Information:

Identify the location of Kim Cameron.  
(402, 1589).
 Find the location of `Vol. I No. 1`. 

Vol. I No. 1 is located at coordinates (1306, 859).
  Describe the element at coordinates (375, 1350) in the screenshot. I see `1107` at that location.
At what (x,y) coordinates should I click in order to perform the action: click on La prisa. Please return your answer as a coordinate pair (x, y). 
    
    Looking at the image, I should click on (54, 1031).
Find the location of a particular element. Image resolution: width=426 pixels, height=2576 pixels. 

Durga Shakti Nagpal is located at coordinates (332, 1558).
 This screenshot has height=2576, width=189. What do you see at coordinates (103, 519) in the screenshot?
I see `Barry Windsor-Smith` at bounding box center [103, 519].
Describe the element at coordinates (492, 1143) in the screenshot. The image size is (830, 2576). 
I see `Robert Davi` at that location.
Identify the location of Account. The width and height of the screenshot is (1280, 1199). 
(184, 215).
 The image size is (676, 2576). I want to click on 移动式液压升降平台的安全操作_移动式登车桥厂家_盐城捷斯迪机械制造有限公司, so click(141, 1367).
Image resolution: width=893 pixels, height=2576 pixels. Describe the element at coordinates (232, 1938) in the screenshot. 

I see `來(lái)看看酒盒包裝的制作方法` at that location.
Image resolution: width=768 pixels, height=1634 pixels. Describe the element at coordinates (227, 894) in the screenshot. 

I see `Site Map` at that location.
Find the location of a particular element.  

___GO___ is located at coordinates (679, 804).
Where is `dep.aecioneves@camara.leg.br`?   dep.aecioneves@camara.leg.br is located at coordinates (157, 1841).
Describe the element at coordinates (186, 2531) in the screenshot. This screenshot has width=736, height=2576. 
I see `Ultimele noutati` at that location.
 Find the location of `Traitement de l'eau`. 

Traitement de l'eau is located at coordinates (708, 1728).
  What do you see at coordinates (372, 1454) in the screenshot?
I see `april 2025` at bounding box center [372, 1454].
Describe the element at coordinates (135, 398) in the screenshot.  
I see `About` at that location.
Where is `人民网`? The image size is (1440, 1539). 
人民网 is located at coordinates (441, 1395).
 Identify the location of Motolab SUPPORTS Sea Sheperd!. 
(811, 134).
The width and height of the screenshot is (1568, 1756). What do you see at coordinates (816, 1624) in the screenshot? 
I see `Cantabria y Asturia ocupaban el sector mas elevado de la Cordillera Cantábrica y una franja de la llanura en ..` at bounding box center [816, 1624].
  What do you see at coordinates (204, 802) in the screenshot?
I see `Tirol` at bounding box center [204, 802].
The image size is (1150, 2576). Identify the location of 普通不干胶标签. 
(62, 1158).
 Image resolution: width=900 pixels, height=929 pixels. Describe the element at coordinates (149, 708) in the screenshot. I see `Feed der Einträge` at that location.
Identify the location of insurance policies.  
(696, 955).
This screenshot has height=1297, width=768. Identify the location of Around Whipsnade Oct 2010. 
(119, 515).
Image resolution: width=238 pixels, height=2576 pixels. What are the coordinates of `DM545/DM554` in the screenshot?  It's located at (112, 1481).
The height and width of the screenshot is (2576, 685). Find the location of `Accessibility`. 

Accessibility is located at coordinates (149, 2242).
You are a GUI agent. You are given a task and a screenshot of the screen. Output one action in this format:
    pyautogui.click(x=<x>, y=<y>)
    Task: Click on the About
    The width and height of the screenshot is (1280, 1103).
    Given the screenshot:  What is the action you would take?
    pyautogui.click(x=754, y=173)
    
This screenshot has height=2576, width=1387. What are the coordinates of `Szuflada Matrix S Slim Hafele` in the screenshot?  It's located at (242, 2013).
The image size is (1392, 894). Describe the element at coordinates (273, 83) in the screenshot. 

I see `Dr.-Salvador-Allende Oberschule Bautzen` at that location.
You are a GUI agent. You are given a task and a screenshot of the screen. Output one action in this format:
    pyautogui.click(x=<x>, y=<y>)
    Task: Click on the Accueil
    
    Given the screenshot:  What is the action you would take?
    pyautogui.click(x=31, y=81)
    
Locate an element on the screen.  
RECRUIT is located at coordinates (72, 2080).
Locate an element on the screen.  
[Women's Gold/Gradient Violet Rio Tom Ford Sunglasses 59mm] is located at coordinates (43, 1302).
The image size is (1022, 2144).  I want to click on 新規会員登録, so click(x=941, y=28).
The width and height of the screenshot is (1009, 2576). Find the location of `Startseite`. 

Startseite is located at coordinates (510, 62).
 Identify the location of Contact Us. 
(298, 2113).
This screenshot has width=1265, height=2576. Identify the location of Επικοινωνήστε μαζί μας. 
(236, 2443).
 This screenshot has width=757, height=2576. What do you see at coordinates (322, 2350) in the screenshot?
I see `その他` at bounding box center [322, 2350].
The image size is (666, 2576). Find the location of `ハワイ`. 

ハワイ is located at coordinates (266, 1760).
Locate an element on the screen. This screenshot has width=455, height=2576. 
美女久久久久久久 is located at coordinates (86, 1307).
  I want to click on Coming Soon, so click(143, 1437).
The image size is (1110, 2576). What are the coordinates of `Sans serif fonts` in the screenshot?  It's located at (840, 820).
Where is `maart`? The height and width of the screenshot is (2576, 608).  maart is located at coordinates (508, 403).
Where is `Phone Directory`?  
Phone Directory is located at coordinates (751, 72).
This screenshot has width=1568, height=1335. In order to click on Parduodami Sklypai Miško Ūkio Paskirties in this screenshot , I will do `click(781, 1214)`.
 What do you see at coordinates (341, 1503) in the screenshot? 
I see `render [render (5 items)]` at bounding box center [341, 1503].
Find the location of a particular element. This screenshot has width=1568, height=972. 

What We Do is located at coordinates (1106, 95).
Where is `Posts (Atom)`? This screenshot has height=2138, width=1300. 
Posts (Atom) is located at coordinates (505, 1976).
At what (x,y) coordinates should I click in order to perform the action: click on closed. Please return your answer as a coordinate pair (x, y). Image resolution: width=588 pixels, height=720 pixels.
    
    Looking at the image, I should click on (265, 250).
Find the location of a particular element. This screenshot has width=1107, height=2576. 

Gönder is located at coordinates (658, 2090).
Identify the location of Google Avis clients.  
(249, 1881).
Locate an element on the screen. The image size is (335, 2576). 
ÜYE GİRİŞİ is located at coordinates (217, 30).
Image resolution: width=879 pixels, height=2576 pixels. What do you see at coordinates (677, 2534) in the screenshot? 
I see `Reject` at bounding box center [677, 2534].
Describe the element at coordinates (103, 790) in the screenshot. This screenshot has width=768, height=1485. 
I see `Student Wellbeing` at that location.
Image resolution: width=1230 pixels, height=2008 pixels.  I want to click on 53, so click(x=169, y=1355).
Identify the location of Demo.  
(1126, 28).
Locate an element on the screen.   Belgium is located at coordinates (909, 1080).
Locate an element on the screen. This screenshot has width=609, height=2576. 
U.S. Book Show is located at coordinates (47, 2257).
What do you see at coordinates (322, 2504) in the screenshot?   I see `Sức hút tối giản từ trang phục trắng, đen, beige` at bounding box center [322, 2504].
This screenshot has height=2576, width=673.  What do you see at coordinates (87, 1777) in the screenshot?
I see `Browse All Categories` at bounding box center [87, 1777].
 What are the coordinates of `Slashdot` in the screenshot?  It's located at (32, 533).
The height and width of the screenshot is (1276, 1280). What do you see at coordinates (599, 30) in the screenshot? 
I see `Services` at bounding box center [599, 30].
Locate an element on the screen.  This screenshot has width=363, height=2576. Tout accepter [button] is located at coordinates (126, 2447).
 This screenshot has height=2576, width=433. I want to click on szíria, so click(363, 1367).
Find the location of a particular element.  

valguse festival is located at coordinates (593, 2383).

Task objective: Recreate the listing word for word, omitting nothing.

Response to this task:
Identify the location of Kim Cameron.  
(402, 1589).
 Find the location of `Vol. I No. 1`. 

Vol. I No. 1 is located at coordinates (1306, 859).
  Describe the element at coordinates (375, 1350) in the screenshot. I see `1107` at that location.
At what (x,y) coordinates should I click in order to perform the action: click on La prisa. Please return your answer as a coordinate pair (x, y). 
    
    Looking at the image, I should click on (54, 1031).
Find the location of a particular element. Image resolution: width=426 pixels, height=2576 pixels. 

Durga Shakti Nagpal is located at coordinates (332, 1558).
 This screenshot has height=2576, width=189. What do you see at coordinates (103, 519) in the screenshot?
I see `Barry Windsor-Smith` at bounding box center [103, 519].
Describe the element at coordinates (492, 1143) in the screenshot. The image size is (830, 2576). 
I see `Robert Davi` at that location.
Identify the location of Account. The width and height of the screenshot is (1280, 1199). 
(184, 215).
 The image size is (676, 2576). I want to click on 移动式液压升降平台的安全操作_移动式登车桥厂家_盐城捷斯迪机械制造有限公司, so click(141, 1367).
Image resolution: width=893 pixels, height=2576 pixels. Describe the element at coordinates (232, 1938) in the screenshot. 

I see `來(lái)看看酒盒包裝的制作方法` at that location.
Image resolution: width=768 pixels, height=1634 pixels. Describe the element at coordinates (227, 894) in the screenshot. 

I see `Site Map` at that location.
Find the location of a particular element.  

___GO___ is located at coordinates (679, 804).
Where is `dep.aecioneves@camara.leg.br`?   dep.aecioneves@camara.leg.br is located at coordinates (157, 1841).
Describe the element at coordinates (186, 2531) in the screenshot. This screenshot has width=736, height=2576. 
I see `Ultimele noutati` at that location.
 Find the location of `Traitement de l'eau`. 

Traitement de l'eau is located at coordinates (708, 1728).
  What do you see at coordinates (372, 1454) in the screenshot?
I see `april 2025` at bounding box center [372, 1454].
Describe the element at coordinates (135, 398) in the screenshot.  
I see `About` at that location.
Where is `人民网`? The image size is (1440, 1539). 
人民网 is located at coordinates (441, 1395).
 Identify the location of Motolab SUPPORTS Sea Sheperd!. 
(811, 134).
The width and height of the screenshot is (1568, 1756). What do you see at coordinates (816, 1624) in the screenshot? 
I see `Cantabria y Asturia ocupaban el sector mas elevado de la Cordillera Cantábrica y una franja de la llanura en ..` at bounding box center [816, 1624].
  What do you see at coordinates (204, 802) in the screenshot?
I see `Tirol` at bounding box center [204, 802].
The image size is (1150, 2576). Identify the location of 普通不干胶标签. 
(62, 1158).
 Image resolution: width=900 pixels, height=929 pixels. Describe the element at coordinates (149, 708) in the screenshot. I see `Feed der Einträge` at that location.
Identify the location of insurance policies.  
(696, 955).
This screenshot has height=1297, width=768. Identify the location of Around Whipsnade Oct 2010. 
(119, 515).
Image resolution: width=238 pixels, height=2576 pixels. What are the coordinates of `DM545/DM554` in the screenshot?  It's located at (112, 1481).
The height and width of the screenshot is (2576, 685). Find the location of `Accessibility`. 

Accessibility is located at coordinates (149, 2242).
You are a GUI agent. You are given a task and a screenshot of the screen. Output one action in this format:
    pyautogui.click(x=<x>, y=<y>)
    Task: Click on the About
    The width and height of the screenshot is (1280, 1103).
    Given the screenshot:  What is the action you would take?
    pyautogui.click(x=754, y=173)
    
This screenshot has height=2576, width=1387. What are the coordinates of `Szuflada Matrix S Slim Hafele` in the screenshot?  It's located at (242, 2013).
The image size is (1392, 894). Describe the element at coordinates (273, 83) in the screenshot. 

I see `Dr.-Salvador-Allende Oberschule Bautzen` at that location.
You are a GUI agent. You are given a task and a screenshot of the screen. Output one action in this format:
    pyautogui.click(x=<x>, y=<y>)
    Task: Click on the Accueil
    
    Given the screenshot:  What is the action you would take?
    pyautogui.click(x=31, y=81)
    
Locate an element on the screen.  
RECRUIT is located at coordinates (72, 2080).
Locate an element on the screen.  
[Women's Gold/Gradient Violet Rio Tom Ford Sunglasses 59mm] is located at coordinates (43, 1302).
The image size is (1022, 2144).  I want to click on 新規会員登録, so click(x=941, y=28).
The width and height of the screenshot is (1009, 2576). Find the location of `Startseite`. 

Startseite is located at coordinates (510, 62).
 Identify the location of Contact Us. 
(298, 2113).
This screenshot has width=1265, height=2576. Identify the location of Επικοινωνήστε μαζί μας. 
(236, 2443).
 This screenshot has width=757, height=2576. What do you see at coordinates (322, 2350) in the screenshot?
I see `その他` at bounding box center [322, 2350].
The image size is (666, 2576). Find the location of `ハワイ`. 

ハワイ is located at coordinates (266, 1760).
Locate an element on the screen. This screenshot has width=455, height=2576. 
美女久久久久久久 is located at coordinates (86, 1307).
  I want to click on Coming Soon, so click(143, 1437).
The image size is (1110, 2576). What are the coordinates of `Sans serif fonts` in the screenshot?  It's located at (840, 820).
Where is `maart`? The height and width of the screenshot is (2576, 608).  maart is located at coordinates (508, 403).
Where is `Phone Directory`?  
Phone Directory is located at coordinates (751, 72).
This screenshot has width=1568, height=1335. In order to click on Parduodami Sklypai Miško Ūkio Paskirties in this screenshot , I will do `click(781, 1214)`.
 What do you see at coordinates (341, 1503) in the screenshot? 
I see `render [render (5 items)]` at bounding box center [341, 1503].
Find the location of a particular element. This screenshot has width=1568, height=972. 

What We Do is located at coordinates (1106, 95).
Where is `Posts (Atom)`? This screenshot has height=2138, width=1300. 
Posts (Atom) is located at coordinates (505, 1976).
At what (x,y) coordinates should I click in order to perform the action: click on closed. Please return your answer as a coordinate pair (x, y). Image resolution: width=588 pixels, height=720 pixels.
    
    Looking at the image, I should click on (265, 250).
Find the location of a particular element. This screenshot has width=1107, height=2576. 

Gönder is located at coordinates (658, 2090).
Identify the location of Google Avis clients.  
(249, 1881).
Locate an element on the screen. The image size is (335, 2576). 
ÜYE GİRİŞİ is located at coordinates (217, 30).
Image resolution: width=879 pixels, height=2576 pixels. What do you see at coordinates (677, 2534) in the screenshot? 
I see `Reject` at bounding box center [677, 2534].
Describe the element at coordinates (103, 790) in the screenshot. This screenshot has width=768, height=1485. 
I see `Student Wellbeing` at that location.
Image resolution: width=1230 pixels, height=2008 pixels.  I want to click on 53, so click(x=169, y=1355).
Identify the location of Demo.  
(1126, 28).
Locate an element on the screen.   Belgium is located at coordinates (909, 1080).
Locate an element on the screen. This screenshot has width=609, height=2576. 
U.S. Book Show is located at coordinates (47, 2257).
What do you see at coordinates (322, 2504) in the screenshot?   I see `Sức hút tối giản từ trang phục trắng, đen, beige` at bounding box center [322, 2504].
This screenshot has height=2576, width=673.  What do you see at coordinates (87, 1777) in the screenshot?
I see `Browse All Categories` at bounding box center [87, 1777].
 What are the coordinates of `Slashdot` in the screenshot?  It's located at (32, 533).
The height and width of the screenshot is (1276, 1280). What do you see at coordinates (599, 30) in the screenshot? 
I see `Services` at bounding box center [599, 30].
Locate an element on the screen.  This screenshot has width=363, height=2576. Tout accepter [button] is located at coordinates (126, 2447).
 This screenshot has height=2576, width=433. I want to click on szíria, so click(363, 1367).
Find the location of a particular element.  

valguse festival is located at coordinates (593, 2383).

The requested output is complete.